PyTorch Release 18.02
The NVIDIA container image of PyTorch, release 18.02, is available.
Contents of PyTorch
This container image contains the complete source of the version of PyTorch in
/opt/pytorch. It is pre-built and installed in the
pytorch-py3.6 Conda™ environment in the container image.
The container also includes the following:
- Ubuntu 16.04 including Python 3.6 environment
- NVIDIA CUDA 9.0.176 including:
- CUDA® Basic Linear Algebra Subroutines library™ (cuBLAS) 9.0.282 Patch 2 which is installed by default
- cuBLAS 9.0.234 Patch 1 as a debian file. Installing Patch 1 by issuing the
dpkg -i /opt/cuda-cublas-9-0_9.0.234-1_amd64.debcommand is the workaround for the known issue described below.
- NVIDIA CUDA® Deep Neural Network library™ (cuDNN) 7.0.5
- NCCL 2.1.2 (optimized for NVLink™ )
Release 18.02 is based on CUDA 9, which requires NVIDIA Driver release 384.xx.

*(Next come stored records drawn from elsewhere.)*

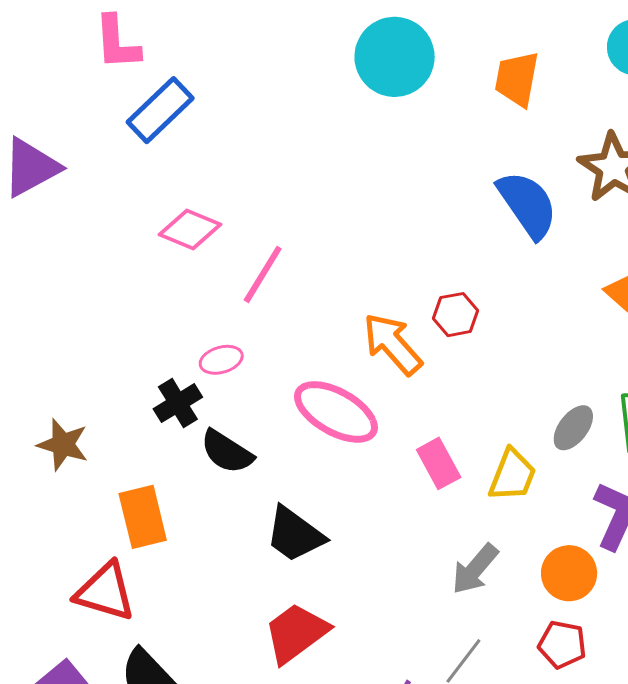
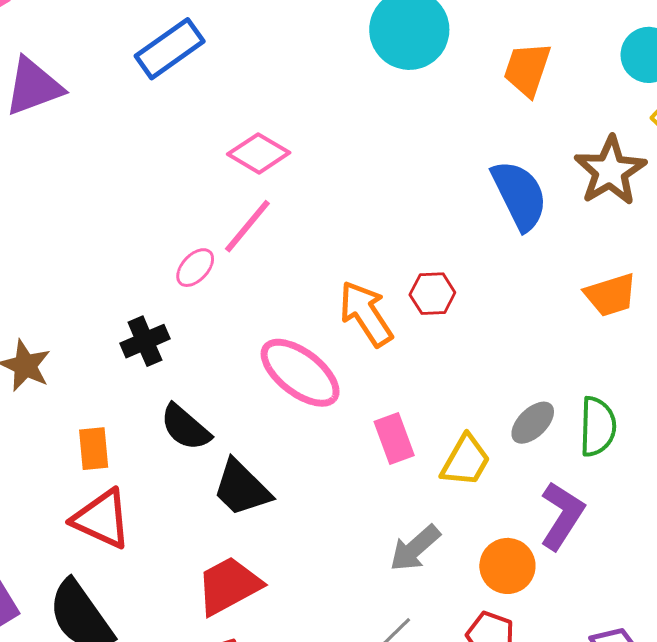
pink diamond: (190, 230) -> (259, 153), moved
pink ellipse: (221, 360) -> (195, 268), moved, turned -39
black semicircle: (227, 452) -> (185, 427), moved
orange rectangle: (143, 517) -> (94, 449), size x0.7
red triangle: (105, 592) -> (102, 519), moved

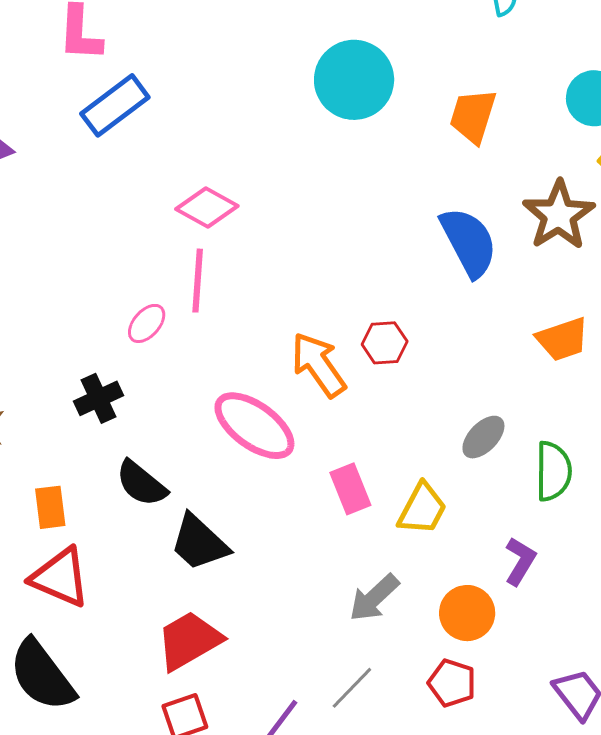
pink line: (247, 226) -> (198, 281), turned -34
gray ellipse: (533, 423) -> (483, 437), moved
purple L-shape: (562, 516) -> (520, 561), size x0.7

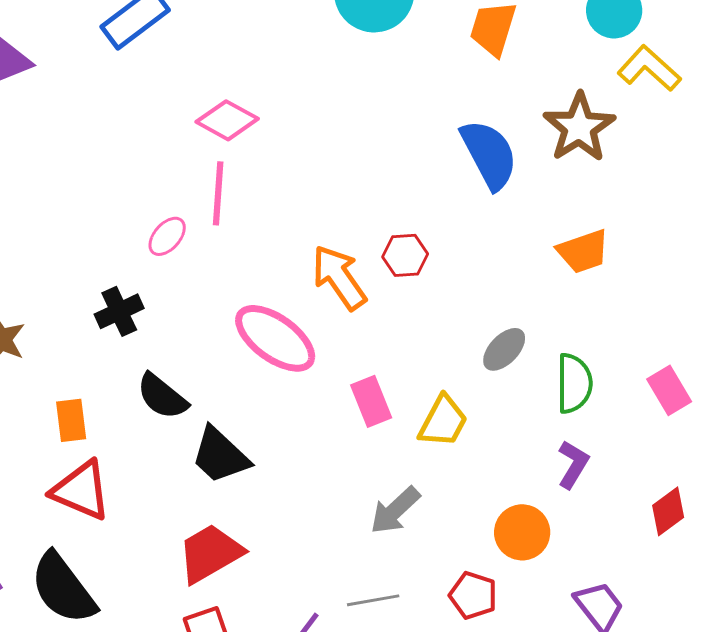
purple L-shape: (520, 561) -> (573, 464), moved
orange circle: (467, 613) -> (522, 532), moved
gray line: (352, 688) -> (373, 600), turned 36

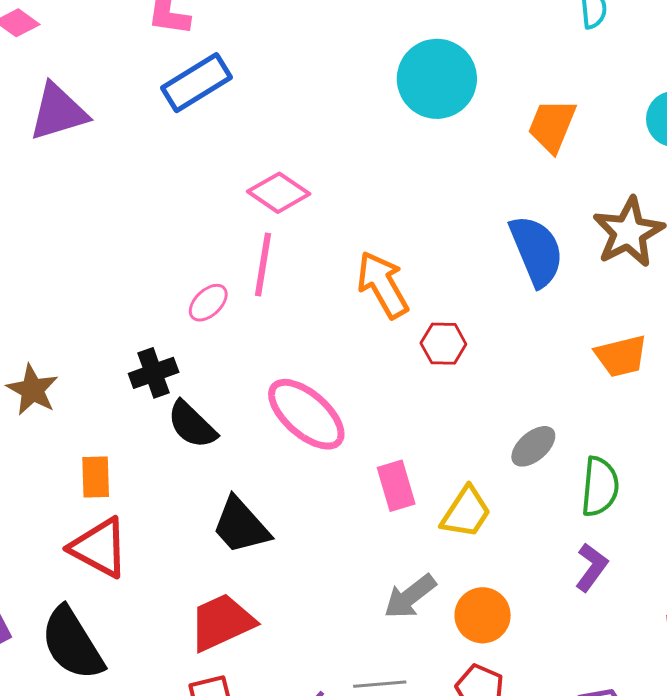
orange arrow: (339, 277) -> (383, 285), moved
black semicircle: (162, 396) -> (192, 425), moved
orange circle: (522, 532) -> (483, 615), moved

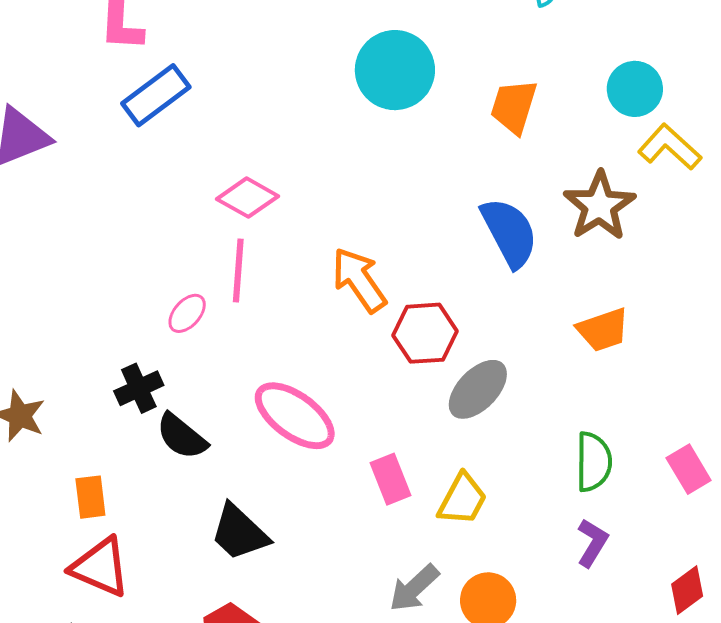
red hexagon: (443, 344) -> (425, 333), size x1.4
gray ellipse: (533, 446) -> (478, 389), moved, size x1.4

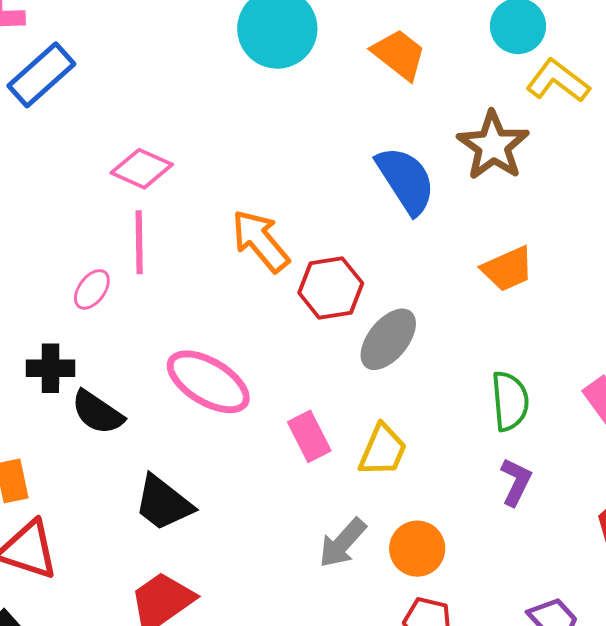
orange trapezoid: (514, 106) -> (399, 54), turned 116
black cross: (139, 388) -> (50, 368), turned 30

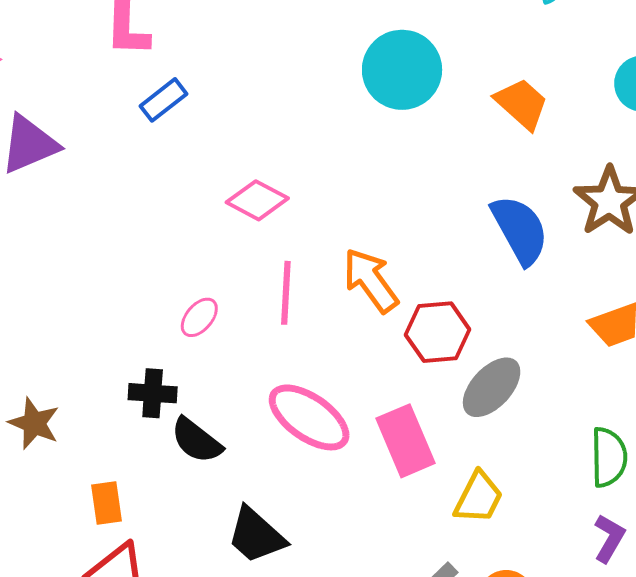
blue rectangle: (41, 75) -> (163, 100), size x0.7
pink line: (139, 242) -> (286, 293), moved
pink rectangle: (309, 436) -> (405, 441), moved, size x1.4

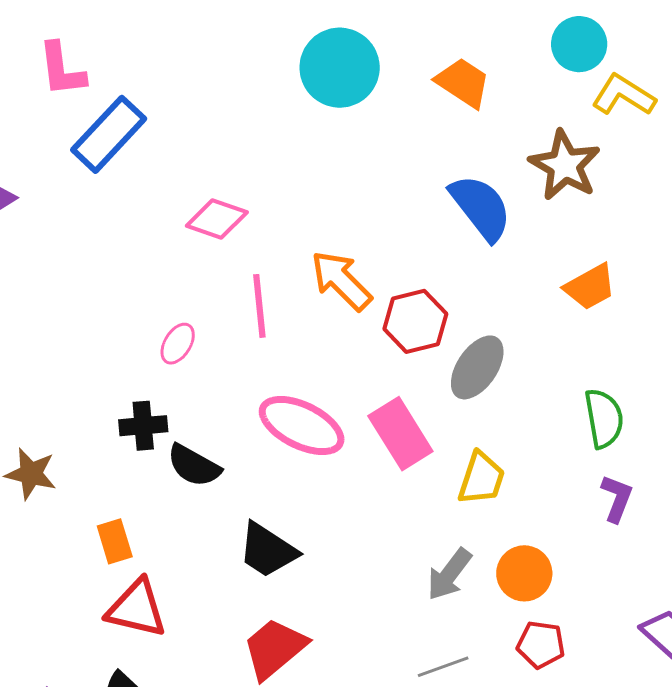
blue rectangle: (163, 100) -> (109, 134), size x1.6

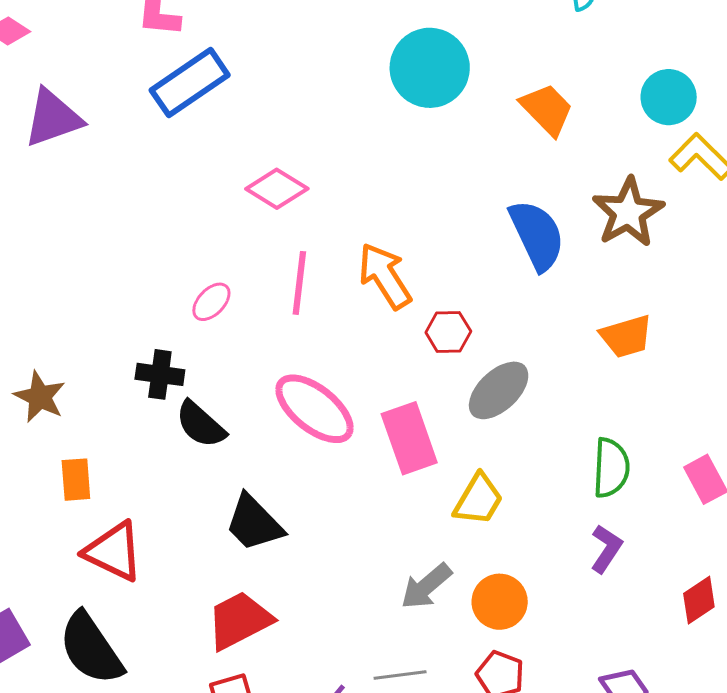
red hexagon: (415, 321) -> (448, 332), size x0.7
orange rectangle: (115, 541) -> (76, 480), moved

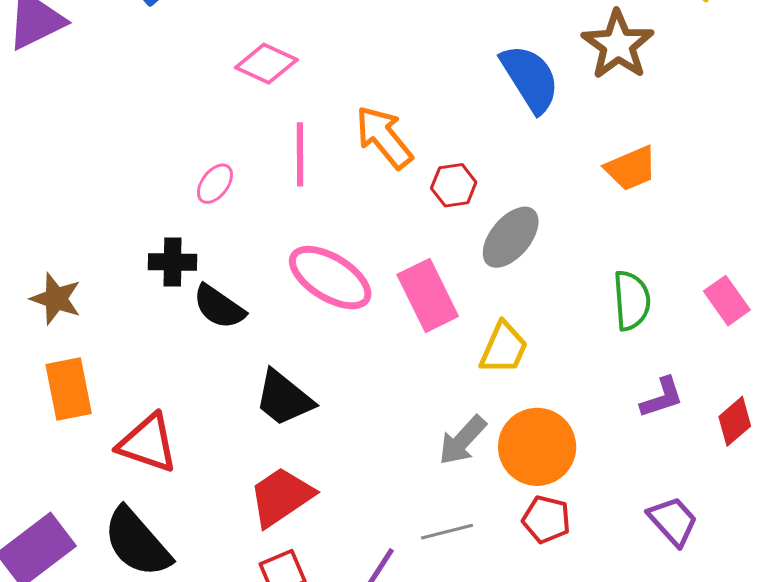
orange rectangle: (76, 480) -> (69, 389), moved, size x1.4
purple L-shape: (606, 549) -> (662, 398), moved, turned 45
orange circle: (500, 602) -> (537, 447), size x1.4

Key Features and Enhancements
- Improved multi-GPU performance on image networks shown in
/opt/pytorch/examples/imagenet. You can run this example for multi-GPU by issuing the
python -m multiproc main.pycommand.
- Latest version of cuBLAS
- Ubuntu 16.04 with January 2018 updates
cuBLAS 9.0.282 regresses RNN seq2seq FP16 performance for a small subset of input sizes. This issue should be fixed in the next update. As a workaround, install cuBLAS 9.0.234 Patch 1 by issuing the
dpkg -i /opt/cuda-cublas-9-0_9.0.234-1_amd64.deb command.